Focus
Biography
I use interviews and digital ethnography to research conceptions of search engines, web search practices, and their entanglement with societal values. I study search counter-imaginaries: how we talk about, imagine, know, build, and practice different ways of searching. After finishing my PhD, I taught briefly at Michigan State University, explored the changes in search post-2022 as an independent researcher, and now I do search audits, demos, office hours, repairs, and sales at Trieve (infrastructure for building search, discovery, and RAG).
Two recent publications:
- w/ Emma Lurie in New Media & Society: Search quality complaints and imaginary repair: Control in articulations of Google Search
- w/ Jake Goldenfein in Internet Policy Review: Google Scholar -- Platforming the scholarly economy
Dissertation: Situating Web Searching in Data Engineering: Admissions, Extensions, Repairs, and Ownership
My dissertation research looked at how data engineers think about and use web search in/at/for work.
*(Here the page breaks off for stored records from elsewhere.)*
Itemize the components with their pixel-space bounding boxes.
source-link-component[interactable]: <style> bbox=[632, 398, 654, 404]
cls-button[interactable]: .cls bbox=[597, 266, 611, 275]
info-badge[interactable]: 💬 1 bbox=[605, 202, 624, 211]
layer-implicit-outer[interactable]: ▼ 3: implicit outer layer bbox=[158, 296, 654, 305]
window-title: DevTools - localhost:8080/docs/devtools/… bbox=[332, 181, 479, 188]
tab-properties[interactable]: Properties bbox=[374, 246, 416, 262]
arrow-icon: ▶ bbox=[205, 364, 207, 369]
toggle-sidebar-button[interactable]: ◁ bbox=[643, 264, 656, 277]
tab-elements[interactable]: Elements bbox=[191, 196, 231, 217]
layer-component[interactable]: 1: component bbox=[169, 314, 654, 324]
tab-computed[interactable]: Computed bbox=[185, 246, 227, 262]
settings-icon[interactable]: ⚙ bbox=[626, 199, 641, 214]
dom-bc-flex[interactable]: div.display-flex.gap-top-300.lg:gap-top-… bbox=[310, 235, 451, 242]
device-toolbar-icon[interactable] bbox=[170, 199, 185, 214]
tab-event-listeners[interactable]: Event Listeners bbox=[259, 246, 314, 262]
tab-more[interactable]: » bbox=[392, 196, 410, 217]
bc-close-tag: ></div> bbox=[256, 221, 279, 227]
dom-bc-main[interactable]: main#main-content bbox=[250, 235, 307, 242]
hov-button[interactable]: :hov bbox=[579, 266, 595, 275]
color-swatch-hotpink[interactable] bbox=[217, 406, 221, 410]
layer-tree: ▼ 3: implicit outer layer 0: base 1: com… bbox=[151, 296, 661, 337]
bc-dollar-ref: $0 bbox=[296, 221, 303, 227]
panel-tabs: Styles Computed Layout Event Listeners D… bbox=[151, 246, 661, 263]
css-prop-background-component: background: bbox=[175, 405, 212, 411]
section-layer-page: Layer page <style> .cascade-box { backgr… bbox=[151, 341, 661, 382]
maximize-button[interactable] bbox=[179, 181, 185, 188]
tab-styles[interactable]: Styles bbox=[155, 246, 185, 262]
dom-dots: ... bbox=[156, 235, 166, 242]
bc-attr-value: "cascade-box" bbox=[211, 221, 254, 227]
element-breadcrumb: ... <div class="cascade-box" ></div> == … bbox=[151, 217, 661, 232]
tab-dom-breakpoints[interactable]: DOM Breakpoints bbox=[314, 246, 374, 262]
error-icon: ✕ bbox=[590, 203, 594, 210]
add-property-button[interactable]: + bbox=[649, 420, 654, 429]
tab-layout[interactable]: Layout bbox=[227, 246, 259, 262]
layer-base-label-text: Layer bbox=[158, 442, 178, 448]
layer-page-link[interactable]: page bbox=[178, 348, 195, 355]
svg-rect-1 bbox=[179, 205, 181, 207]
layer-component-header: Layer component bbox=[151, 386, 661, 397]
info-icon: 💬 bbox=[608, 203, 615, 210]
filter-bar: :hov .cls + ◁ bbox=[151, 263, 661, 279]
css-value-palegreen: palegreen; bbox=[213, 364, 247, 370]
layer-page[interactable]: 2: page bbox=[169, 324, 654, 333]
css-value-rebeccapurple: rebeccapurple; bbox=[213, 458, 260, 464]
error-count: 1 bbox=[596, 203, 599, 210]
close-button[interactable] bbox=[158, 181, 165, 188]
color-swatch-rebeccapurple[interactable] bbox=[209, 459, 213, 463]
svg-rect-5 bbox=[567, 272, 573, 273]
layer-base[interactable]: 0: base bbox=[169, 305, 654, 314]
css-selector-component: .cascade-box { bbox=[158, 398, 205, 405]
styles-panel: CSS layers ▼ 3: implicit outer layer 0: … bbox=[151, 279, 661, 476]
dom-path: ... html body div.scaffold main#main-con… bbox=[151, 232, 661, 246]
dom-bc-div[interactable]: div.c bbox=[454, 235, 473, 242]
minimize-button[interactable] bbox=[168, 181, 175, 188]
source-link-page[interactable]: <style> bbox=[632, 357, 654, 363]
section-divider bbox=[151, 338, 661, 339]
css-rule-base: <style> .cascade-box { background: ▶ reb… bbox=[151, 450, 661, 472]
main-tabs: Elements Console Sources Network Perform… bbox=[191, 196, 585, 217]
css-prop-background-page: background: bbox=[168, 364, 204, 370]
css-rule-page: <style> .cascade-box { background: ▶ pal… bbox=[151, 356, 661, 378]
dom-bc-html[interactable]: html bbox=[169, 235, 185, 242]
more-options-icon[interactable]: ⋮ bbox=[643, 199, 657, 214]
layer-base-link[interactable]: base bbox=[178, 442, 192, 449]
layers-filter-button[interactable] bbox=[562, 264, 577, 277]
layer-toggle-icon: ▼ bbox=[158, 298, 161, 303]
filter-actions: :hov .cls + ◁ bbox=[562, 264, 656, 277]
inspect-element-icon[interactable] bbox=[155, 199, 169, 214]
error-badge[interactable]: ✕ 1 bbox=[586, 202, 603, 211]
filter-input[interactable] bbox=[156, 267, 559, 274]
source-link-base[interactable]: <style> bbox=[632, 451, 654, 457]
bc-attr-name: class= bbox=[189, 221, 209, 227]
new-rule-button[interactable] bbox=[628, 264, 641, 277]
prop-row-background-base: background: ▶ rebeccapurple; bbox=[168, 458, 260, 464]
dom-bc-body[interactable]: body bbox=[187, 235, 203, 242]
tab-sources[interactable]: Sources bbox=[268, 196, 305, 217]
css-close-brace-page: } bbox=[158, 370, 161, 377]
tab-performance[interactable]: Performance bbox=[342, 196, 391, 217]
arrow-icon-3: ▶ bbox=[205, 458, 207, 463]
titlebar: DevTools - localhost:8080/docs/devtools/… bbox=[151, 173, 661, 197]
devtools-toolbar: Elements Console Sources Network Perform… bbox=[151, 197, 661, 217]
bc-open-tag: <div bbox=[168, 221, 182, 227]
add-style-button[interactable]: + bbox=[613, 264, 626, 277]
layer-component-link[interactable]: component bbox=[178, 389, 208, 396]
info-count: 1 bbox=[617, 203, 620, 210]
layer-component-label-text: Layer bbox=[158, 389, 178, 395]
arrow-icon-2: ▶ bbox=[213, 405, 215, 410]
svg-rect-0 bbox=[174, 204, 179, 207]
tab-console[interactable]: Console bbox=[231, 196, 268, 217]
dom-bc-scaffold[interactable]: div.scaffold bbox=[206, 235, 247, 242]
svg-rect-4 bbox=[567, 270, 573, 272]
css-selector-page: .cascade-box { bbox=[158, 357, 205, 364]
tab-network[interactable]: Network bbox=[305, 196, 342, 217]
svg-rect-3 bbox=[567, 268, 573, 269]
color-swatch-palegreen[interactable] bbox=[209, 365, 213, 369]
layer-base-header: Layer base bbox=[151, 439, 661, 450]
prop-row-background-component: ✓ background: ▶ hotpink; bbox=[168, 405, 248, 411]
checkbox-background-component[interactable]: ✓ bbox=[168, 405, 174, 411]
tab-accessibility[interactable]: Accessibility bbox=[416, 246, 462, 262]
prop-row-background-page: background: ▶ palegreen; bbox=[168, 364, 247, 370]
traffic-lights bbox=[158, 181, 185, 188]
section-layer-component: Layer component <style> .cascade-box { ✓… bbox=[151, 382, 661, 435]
I describe how they successfully make use of web search through legitimating it as appropriate for their work, how search is extended across occupational, professional, and technical components of their work practices (facilitating query formulation and evaluation of search results), and how they repair search failures. I show how individually-held knowledge of the mechanisms of search is not necessary for some successful uses of search and how contextual factors can provide some defense against search automation bias. I also consider how and why the data engineers seek to keep their searching private, how they curiously do not make use of data on their own searches, and the consequences of responsibility for web search being seemingly assigned solely to individuals.
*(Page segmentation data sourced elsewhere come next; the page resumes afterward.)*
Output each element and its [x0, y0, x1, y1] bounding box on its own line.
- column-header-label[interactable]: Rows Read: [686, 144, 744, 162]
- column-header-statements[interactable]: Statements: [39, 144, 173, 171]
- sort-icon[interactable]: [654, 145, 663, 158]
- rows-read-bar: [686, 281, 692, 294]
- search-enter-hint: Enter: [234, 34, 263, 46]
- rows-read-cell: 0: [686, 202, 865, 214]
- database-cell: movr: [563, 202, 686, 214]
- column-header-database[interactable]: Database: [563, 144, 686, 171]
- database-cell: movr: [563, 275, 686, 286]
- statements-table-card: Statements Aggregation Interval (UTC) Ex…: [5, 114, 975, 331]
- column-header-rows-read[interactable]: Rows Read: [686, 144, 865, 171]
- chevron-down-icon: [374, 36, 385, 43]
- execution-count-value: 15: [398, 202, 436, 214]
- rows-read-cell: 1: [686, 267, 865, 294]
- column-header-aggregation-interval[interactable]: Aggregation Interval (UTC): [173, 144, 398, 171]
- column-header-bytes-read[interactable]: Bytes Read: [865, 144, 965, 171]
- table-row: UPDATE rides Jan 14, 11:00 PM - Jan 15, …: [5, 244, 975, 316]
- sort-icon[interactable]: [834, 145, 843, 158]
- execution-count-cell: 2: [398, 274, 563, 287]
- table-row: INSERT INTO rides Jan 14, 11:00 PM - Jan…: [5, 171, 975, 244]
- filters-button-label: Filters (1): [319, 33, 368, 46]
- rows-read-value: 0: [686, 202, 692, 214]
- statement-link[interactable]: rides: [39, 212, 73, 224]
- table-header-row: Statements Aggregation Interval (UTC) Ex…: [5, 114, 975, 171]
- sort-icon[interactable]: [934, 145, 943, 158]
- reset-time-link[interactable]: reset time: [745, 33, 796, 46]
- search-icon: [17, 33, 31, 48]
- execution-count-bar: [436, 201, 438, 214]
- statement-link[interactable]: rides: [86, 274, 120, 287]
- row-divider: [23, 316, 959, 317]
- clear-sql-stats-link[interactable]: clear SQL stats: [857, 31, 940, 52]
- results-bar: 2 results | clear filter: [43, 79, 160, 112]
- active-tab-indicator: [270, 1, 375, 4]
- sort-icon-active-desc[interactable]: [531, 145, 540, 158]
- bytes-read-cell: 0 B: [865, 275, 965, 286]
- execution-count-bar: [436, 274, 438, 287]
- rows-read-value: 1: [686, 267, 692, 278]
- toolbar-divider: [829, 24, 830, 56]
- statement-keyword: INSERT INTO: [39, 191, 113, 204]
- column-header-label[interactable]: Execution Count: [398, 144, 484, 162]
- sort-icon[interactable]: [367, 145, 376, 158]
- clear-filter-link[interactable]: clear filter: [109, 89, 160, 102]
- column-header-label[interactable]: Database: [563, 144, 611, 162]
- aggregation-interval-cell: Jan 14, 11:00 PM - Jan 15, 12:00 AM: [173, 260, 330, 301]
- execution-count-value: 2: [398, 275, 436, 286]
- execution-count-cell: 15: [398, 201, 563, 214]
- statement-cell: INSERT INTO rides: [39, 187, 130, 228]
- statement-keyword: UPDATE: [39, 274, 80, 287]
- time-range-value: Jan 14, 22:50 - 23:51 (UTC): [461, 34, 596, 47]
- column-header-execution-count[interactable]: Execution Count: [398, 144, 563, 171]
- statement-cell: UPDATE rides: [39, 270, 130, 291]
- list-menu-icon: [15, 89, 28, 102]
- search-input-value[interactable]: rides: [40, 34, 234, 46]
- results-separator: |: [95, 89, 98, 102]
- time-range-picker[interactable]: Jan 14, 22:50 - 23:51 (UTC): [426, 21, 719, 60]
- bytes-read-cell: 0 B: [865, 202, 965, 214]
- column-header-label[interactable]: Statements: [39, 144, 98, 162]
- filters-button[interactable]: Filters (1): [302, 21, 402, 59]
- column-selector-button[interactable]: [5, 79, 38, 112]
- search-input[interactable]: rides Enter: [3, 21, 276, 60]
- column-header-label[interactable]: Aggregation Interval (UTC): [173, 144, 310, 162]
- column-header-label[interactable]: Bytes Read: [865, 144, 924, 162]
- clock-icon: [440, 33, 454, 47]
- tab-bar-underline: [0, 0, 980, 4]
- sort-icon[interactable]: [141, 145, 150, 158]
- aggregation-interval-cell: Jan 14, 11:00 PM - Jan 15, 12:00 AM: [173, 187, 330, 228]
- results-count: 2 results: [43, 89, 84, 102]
- Here's a short public-facing application of this research: Keeping up with Mintlify's AI Chat
About
I co-directed UC Berkeley’s Center for Technology, Society & Policy from July 2017 to August 2019. I finished the Master of Information Management and Systems (MIMS) program at the I School in 2016.
Prior to graduate school I was an intelligence analyst in the U.S. Army. As an undergraduate, I studied philosophy at Whitworth University. In my free time I enjoy trail running.